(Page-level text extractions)
================

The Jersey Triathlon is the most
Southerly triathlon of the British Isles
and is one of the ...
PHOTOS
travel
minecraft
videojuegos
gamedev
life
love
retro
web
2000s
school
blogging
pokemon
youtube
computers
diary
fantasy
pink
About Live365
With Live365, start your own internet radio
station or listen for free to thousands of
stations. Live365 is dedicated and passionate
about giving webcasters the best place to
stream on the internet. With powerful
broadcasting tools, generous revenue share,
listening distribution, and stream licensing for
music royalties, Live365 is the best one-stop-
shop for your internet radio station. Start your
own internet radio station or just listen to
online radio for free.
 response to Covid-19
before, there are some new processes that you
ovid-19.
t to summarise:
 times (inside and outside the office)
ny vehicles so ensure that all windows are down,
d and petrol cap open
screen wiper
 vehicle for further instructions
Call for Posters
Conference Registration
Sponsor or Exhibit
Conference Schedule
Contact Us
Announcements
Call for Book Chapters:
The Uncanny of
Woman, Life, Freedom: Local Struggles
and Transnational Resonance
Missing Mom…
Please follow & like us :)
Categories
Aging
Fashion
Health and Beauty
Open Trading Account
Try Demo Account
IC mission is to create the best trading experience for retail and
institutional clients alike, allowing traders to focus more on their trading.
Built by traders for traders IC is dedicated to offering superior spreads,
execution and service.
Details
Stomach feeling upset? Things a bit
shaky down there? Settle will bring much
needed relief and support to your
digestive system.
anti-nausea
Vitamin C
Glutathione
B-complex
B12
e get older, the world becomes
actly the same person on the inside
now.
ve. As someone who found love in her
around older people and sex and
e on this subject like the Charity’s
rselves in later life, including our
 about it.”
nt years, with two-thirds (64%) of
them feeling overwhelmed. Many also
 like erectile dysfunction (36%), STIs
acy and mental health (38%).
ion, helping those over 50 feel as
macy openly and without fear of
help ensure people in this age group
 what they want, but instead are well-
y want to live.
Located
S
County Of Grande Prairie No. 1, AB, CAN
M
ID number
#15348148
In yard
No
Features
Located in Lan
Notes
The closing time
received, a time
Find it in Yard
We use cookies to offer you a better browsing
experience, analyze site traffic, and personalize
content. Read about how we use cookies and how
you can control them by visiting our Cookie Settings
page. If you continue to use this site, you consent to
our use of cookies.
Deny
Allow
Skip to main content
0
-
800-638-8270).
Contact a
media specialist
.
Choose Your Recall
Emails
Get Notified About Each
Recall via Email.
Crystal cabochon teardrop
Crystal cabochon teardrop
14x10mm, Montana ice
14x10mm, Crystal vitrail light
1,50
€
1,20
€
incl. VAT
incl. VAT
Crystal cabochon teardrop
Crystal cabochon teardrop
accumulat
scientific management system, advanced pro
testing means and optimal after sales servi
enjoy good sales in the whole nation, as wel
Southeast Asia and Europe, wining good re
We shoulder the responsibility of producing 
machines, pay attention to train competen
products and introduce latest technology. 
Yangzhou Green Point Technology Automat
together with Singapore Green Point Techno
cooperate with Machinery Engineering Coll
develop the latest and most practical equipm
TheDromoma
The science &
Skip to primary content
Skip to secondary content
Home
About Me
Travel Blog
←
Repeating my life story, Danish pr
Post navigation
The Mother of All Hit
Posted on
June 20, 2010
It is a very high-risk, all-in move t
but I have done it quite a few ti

================

The whole block of entries above should be repeated exactly.

Written response:
The Jersey Triathlon is the most
Southerly triathlon of the British Isles
and is one of the ...
PHOTOS
travel
minecraft
videojuegos
gamedev
life
love
retro
web
2000s
school
blogging
pokemon
youtube
computers
diary
fantasy
pink
About Live365
With Live365, start your own internet radio
station or listen for free to thousands of
stations. Live365 is dedicated and passionate
about giving webcasters the best place to
stream on the internet. With powerful
broadcasting tools, generous revenue share,
listening distribution, and stream licensing for
music royalties, Live365 is the best one-stop-
shop for your internet radio station. Start your
own internet radio station or just listen to
online radio for free.
 response to Covid-19
before, there are some new processes that you
ovid-19.
t to summarise:
 times (inside and outside the office)
ny vehicles so ensure that all windows are down,
d and petrol cap open
screen wiper
 vehicle for further instructions
Call for Posters
Conference Registration
Sponsor or Exhibit
Conference Schedule
Contact Us
Announcements
Call for Book Chapters:
The Uncanny of
Woman, Life, Freedom: Local Struggles
and Transnational Resonance
Missing Mom…
Please follow & like us :)
Categories
Aging
Fashion
Health and Beauty
Open Trading Account
Try Demo Account
IC mission is to create the best trading experience for retail and
institutional clients alike, allowing traders to focus more on their trading.
Built by traders for traders IC is dedicated to offering superior spreads,
execution and service.
Details
Stomach feeling upset? Things a bit
shaky down there? Settle will bring much
needed relief and support to your
digestive system.
anti-nausea
Vitamin C
Glutathione
B-complex
B12
e get older, the world becomes
actly the same person on the inside
now.
ve. As someone who found love in her
around older people and sex and
e on this subject like the Charity’s
rselves in later life, including our
 about it.”
nt years, with two-thirds (64%) of
them feeling overwhelmed. Many also
 like erectile dysfunction (36%), STIs
acy and mental health (38%).
ion, helping those over 50 feel as
macy openly and without fear of
help ensure people in this age group
 what they want, but instead are well-
y want to live.
Located
S
County Of Grande Prairie No. 1, AB, CAN
M
ID number
#15348148
In yard
No
Features
Located in Lan
Notes
The closing time
received, a time
Find it in Yard
We use cookies to offer you a better browsing
experience, analyze site traffic, and personalize
content. Read about how we use cookies and how
you can control them by visiting our Cookie Settings
page. If you continue to use this site, you consent to
our use of cookies.
Deny
Allow
Skip to main content
0
-
800-638-8270).
Contact a
media specialist
.
Choose Your Recall
Emails
Get Notified About Each
Recall via Email.
Crystal cabochon teardrop
Crystal cabochon teardrop
14x10mm, Montana ice
14x10mm, Crystal vitrail light
1,50
€
1,20
€
incl. VAT
incl. VAT
Crystal cabochon teardrop
Crystal cabochon teardrop
accumulat
scientific management system, advanced pro
testing means and optimal after sales servi
enjoy good sales in the whole nation, as wel
Southeast Asia and Europe, wining good re
We shoulder the responsibility of producing 
machines, pay attention to train competen
products and introduce latest technology. 
Yangzhou Green Point Technology Automat
together with Singapore Green Point Techno
cooperate with Machinery Engineering Coll
develop the latest and most practical equipm
TheDromoma
The science &
Skip to primary content
Skip to secondary content
Home
About Me
Travel Blog
←
Repeating my life story, Danish pr
Post navigation
The Mother of All Hit
Posted on
June 20, 2010
It is a very high-risk, all-in move t
but I have done it quite a few ti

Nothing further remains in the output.